Samsung overstepped the boundaries of marketing when they were caught paying students in Taiwan to go on message boards to bash HTC, and falsely report that HTC's phones were crashing. That's a big no-no, if you couldn't already tell.
Of course, companies have indirectly bashed their competition in different ways. Take Tim Cook's jab at Microsoft during the iPad Air announcement:
“Our competition is different: They’re confused. They chased after netbooks. Now they’re trying to make PCs into tablets and tablets into PCs. Who knows what they’ll do next? I can’t answer that question, but I can tell you that we’re focused.”

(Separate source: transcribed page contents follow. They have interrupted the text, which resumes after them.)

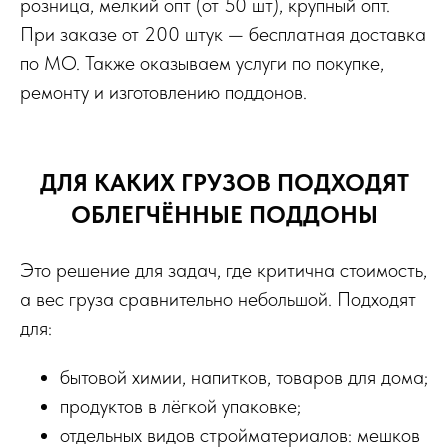
розница, мелкий опт (от 50 шт), крупный опт.
При заказе от 200 штук — бесплатная доставка
по МО. Также оказываем услуги по покупке,
ремонту и изготовлению поддонов.
ДЛЯ КАКИХ ГРУЗОВ ПОДХОДЯТ
ОБЛЕГЧЁННЫЕ ПОДДОНЫ
Это решение для задач, где критична стоимость,
а вес груза сравнительно небольшой. Подходят
для:
бытовой химии, напитков, товаров для дома;
продуктов в лёгкой упаковке;
отдельных видов стройматериалов: мешков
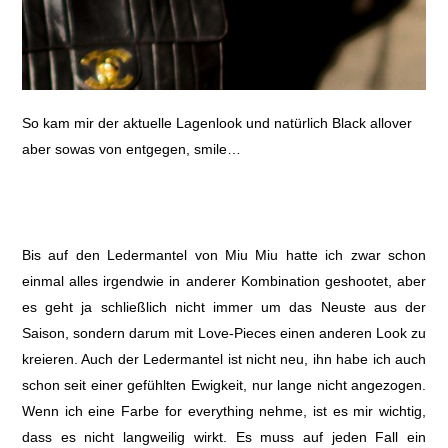
So kam mir der aktuelle Lagenlook und natürlich Black allover
aber sowas von entgegen, smile…
Bis auf den Ledermantel von Miu Miu hatte ich zwar schon
einmal alles irgendwie in anderer Kombination geshootet, aber
es geht ja schließlich nicht immer um das Neuste aus der
Saison, sondern darum mit Love-Pieces einen anderen Look zu
kreieren. Auch der Ledermantel ist nicht neu, ihn habe ich auch
schon seit einer gefühlten Ewigkeit, nur lange nicht angezogen.
Wenn ich eine Farbe for everything nehme, ist es mir wichtig,
dass es nicht langweilig wirkt. Es muss auf jeden Fall ein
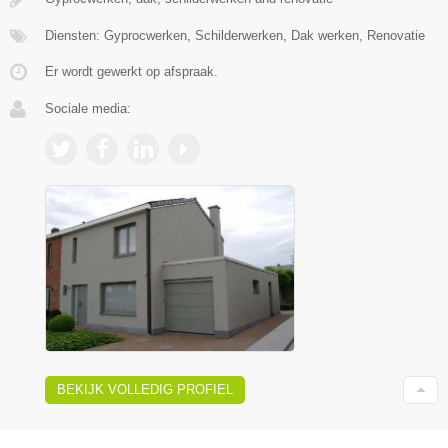
Diensten: Gyprocwerken, Schilderwerken, Dak werken, Renovatie
Er wordt gewerkt op afspraak.
Sociale media:
BEKIJK VOLLEDIG PROFIEL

Tim Cook just threw every one of his competitors under the bus with that line, but, as everyone who watched the announcement can attest to, it was apparent that Microsoft was back in Apple's crosshairs. Okay, so there's that. Yet, some companies choose to directly attack their competition. Take Samsung. Though Samsung's biggest competition is Apple, HTC is close to being next in line. So, when Taiwan's Fair Trade Commission responded to reports that Samsung had hired a large number of writers and employees to "highlight the shortcomings of competing products" on message forums, it wasn't a surprise that all of those products just happened to be from HTC. The hired employees, many of whom were students, wrote negative reviews about HTC products and reported that phones were crashing. Samsung admitted the allegations were true, and have now been slapped with the equivalent of a $340,000 fine.
Sadly, this fine won't make HTC's phones any better.